De Jong-Douglas’s new Asia role cancelled as expansion plans halted

ProLogis’s head of central and eastern Europe, Michael de Jong-Douglas, has left just a month before he was due to take up a new leadership role in Asia.

He is the first senior director to leave since the US shed developer last month announced a freeze on expansion after years of aggressive growth in an attempt to stop its share price tumbling further. Shares in ProLogis fell by 95% over the last year and by 16% on Monday to $3.20, giving it a market capitalisation of $850m (£570m).

De Jong-Douglas: will look for role in Asia after sabbatical
De Jong-Douglas: will look for role in Asia after sabbatical

ProLogis’s change in strategy coincided with the resignation of CEO and chairman Jeff Schwartz and his replacement at the helm by former president and chief operating officer Walter Rakowich.

De Jong-Douglas said: ‘The job I had was to move to Singapore and look at new markets and now ProLogis is not looking at new markets, so there is no position available.’ De Jong-Douglas left the company on 30 November.
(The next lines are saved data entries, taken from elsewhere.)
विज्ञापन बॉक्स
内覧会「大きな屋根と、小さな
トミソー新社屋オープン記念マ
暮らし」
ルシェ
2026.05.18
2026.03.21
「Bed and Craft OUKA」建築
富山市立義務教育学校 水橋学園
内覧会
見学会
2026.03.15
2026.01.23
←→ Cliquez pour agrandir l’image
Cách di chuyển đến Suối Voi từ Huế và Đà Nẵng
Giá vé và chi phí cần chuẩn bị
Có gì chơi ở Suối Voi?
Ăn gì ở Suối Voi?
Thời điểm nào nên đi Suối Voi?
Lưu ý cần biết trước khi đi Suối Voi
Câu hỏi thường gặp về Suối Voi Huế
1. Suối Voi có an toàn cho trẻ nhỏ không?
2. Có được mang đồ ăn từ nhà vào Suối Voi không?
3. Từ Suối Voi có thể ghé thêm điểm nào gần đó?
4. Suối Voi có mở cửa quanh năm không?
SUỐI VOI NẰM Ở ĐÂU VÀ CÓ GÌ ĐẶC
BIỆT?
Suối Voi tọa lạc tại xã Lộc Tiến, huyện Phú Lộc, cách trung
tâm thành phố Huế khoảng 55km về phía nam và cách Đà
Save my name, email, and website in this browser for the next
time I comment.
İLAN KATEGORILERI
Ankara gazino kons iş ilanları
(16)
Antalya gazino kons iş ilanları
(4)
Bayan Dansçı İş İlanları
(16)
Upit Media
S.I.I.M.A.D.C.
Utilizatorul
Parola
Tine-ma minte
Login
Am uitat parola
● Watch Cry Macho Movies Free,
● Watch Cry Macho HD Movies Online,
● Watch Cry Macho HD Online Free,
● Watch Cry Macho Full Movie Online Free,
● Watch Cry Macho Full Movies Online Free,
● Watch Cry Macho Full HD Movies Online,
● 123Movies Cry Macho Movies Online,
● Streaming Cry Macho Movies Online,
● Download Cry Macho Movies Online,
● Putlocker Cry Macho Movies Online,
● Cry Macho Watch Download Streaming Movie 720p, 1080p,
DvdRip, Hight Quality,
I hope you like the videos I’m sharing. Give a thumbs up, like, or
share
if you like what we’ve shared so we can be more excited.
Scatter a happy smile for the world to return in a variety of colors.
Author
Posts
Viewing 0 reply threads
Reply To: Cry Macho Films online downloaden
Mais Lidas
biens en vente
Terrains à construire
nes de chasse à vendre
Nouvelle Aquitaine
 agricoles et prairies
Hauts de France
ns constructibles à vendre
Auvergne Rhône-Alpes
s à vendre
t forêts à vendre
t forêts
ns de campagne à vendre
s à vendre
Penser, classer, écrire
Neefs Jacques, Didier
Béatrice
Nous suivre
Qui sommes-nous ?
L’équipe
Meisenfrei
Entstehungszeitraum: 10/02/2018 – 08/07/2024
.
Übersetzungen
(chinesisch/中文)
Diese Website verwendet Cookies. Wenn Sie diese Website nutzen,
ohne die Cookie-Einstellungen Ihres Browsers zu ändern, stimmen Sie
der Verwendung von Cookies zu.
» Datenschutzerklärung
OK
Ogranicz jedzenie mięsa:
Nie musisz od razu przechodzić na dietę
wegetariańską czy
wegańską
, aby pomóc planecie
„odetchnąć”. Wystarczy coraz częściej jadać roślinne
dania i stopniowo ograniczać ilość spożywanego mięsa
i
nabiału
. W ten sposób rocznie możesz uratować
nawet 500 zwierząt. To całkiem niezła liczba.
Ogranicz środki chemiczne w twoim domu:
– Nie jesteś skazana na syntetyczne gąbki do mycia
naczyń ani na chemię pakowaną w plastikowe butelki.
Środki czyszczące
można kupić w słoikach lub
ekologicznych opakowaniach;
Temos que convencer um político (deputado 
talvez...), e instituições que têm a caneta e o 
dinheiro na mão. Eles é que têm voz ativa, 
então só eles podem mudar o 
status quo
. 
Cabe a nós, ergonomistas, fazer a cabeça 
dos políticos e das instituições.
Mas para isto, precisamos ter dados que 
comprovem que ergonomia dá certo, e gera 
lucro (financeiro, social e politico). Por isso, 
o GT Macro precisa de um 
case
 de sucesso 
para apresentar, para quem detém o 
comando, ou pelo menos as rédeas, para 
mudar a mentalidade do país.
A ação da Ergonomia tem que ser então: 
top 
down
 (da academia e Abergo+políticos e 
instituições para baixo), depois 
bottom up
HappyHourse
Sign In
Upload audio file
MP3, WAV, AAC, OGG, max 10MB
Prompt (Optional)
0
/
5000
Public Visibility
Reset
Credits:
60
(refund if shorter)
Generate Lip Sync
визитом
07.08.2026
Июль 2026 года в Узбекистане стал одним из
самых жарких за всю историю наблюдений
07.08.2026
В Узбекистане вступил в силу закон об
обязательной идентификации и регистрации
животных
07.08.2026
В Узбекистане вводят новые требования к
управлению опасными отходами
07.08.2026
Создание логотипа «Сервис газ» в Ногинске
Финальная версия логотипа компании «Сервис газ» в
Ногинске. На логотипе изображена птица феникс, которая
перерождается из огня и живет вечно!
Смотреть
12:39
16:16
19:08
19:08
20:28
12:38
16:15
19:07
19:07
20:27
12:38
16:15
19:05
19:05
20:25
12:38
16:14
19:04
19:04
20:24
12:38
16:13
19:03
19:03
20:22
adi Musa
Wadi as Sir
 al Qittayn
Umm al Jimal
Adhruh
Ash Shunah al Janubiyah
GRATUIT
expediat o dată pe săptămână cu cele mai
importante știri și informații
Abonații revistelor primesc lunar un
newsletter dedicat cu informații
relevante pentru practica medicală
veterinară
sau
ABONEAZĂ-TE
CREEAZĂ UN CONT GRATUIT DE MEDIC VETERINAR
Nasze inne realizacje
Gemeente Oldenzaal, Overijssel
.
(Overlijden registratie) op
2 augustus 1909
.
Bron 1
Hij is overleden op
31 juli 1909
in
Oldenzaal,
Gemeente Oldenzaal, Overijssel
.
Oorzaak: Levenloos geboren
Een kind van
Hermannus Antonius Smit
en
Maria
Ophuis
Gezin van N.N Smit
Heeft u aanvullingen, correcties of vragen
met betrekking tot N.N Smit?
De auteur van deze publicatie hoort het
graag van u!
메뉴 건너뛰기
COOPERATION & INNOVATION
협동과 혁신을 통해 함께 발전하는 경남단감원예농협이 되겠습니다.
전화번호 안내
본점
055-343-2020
He had been responsible for 135 staff across eight offices in five countries: Czech Republic, Hungary, Poland, Romania and Slovakia.

His duties will be assumed by Ben Bannatyne, who joined from Jones Lang LaSalle to work with De Jong-Douglas in July. Under the original plan, de Jong-Douglas was to share his role with Bannatyne until the new year as part of a handover before he moved to Asia. Instead, he will take a sabbatical for at least six months before seeking another job.

‘If there is an opportunity today it will be there in six months,’ he said.

After his sabbatical De Jong-Douglas is expected to look for a job in Asia, where he and his family will be travelling, although he said that property investors should still buy in central and eastern Europe.

He said: ‘The business fundamentals and growth in central and eastern Europe are still strong.

‘My personal opinion is that some developers are overreacting in stopping development. I think they should keep going.’

‘I think smaller developers with opportunistic money will see this time as attractive to buy,’ he said.